By Janelle Smith, Recreation.gov
A view from San Gabriel Peak from the San Gabriel Mountains National Monument overlooking Los Angeles, California (Mark Garcia, Share the Experience)
Throw a few supplies in a day pack, rendezvous with your nature-loving friends and get yourself to a trailhead for an outdoor adventure everyone will enjoy. Here are 12 places to hike a short distance from 12 major cities that offer excellent trail conditions, diverse landscapes and spectacular views.
Superstition Wilderness, Tonto National Forest
A great place to hike and a short distance from Phoenix (Sue Cullumber, Share the Experience)
Within about an hour east of Phoenix, you will encounter the hauntingly beautiful and rugged mountains of the Superstition Wilderness Area. Winter months offer the best time to explore the many miles of trails. The First Water (PDF) or Peralta (PDF) trailheads offer the closest access from Phoenix. Come prepared for rough terrain, breathtaking views and tales of lost gold mines.
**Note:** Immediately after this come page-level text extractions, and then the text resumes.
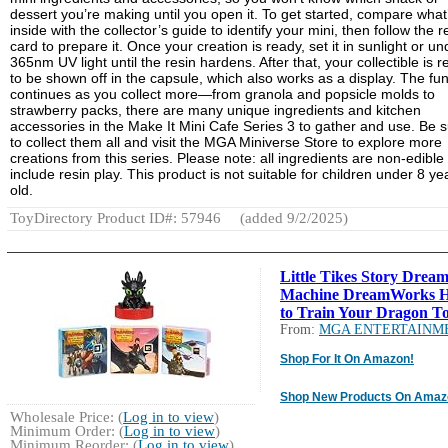
dessert you’re making until you open it. To get started, compare what
inside with the collector’s guide to identify your mini, then follow the r
card to prepare it. Once your creation is ready, set it in sunlight or un
365nm UV light until the resin hardens. After that, your collectible is 
to be shown off in the capsule, which also works as a display. The fu
continues as you collect more—from granola and popsicle molds to
strawberry packs, there are many unique ingredients and kitchen
accessories in the Make It Mini Cafe Series 3 to gather and use. Be 
to collect them all and visit the MGA Miniverse Store to explore more
creations from this series. Please note: all ingredients are non-edible
include resin play. This product is not suitable for children under 8 ye
old.
ToyDirectory Product ID#: 57946
(added 9/2/2025)
Little Tikes Story Drea
Machine DreamWorks 
to Train Your Dragon To
From:
MGA ENTERTAINM
Shop For It On Amazon!
Shop New Products On Amaz
Wholesale Price: (
Log in to view
)
Minimum Order: (
Log in to view
)
Minimum Reorder: (
Log in to view
)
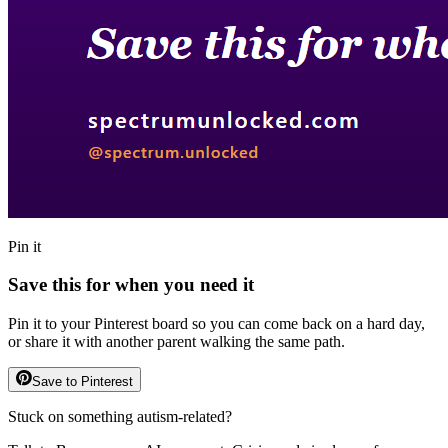
Pin it
Save this for when you need it
Pin it to your Pinterest board so you can come back on a hard day,
or share it with another parent walking the same path.
Save to Pinterest
Stuck on something autism-related?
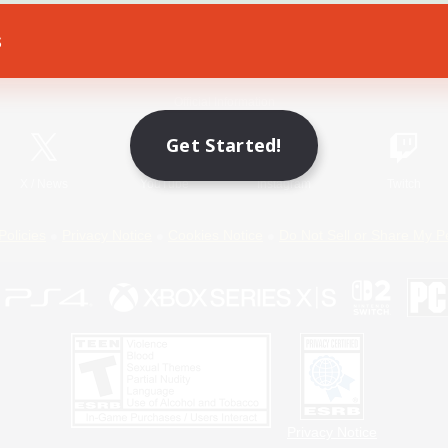
s
Game Download
Official Information
Get Started!
X
/
News
YouTube
Instagram
Twitch
Policies
Privacy Notice
Cookies Notice
Do Not Sell or Share My P
Privacy Notice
Backbone Trail System, Santa Monica Mountains National Recreation Area and California State Parks
Quality single track trail within the Santa Monica Mountains National Recreation Area (Pauline Brownell, Share the Experience)
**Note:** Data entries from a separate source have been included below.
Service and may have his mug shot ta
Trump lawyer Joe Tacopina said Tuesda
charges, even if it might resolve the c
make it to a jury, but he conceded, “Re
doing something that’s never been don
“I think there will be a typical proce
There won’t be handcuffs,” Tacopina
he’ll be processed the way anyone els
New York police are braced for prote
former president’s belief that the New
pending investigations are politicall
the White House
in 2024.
The 65-mile (104 km) Backbone Trail System traverses the length of the Santa Monica Mountains National Recreation Area and intersects state, private and federal lands along the way. Biting off the entire trail might be too much at once, so pick a section and enjoy the diversity of this incredible landscape overlooking the Pacific Ocean. Use this this map (PDF) to select an access point. The nearest trailhead to Los Angeles, and the beginning of the trail, is at the Will Rogers State Historic Park, just about 30 minutes from the city. Point Mugu State Park marks the end of the trail.
Point Reyes National Seashore, National Park Service
Hiking along the coast rewards with expansive views. (Lauren Buchholtz, Share the Experience)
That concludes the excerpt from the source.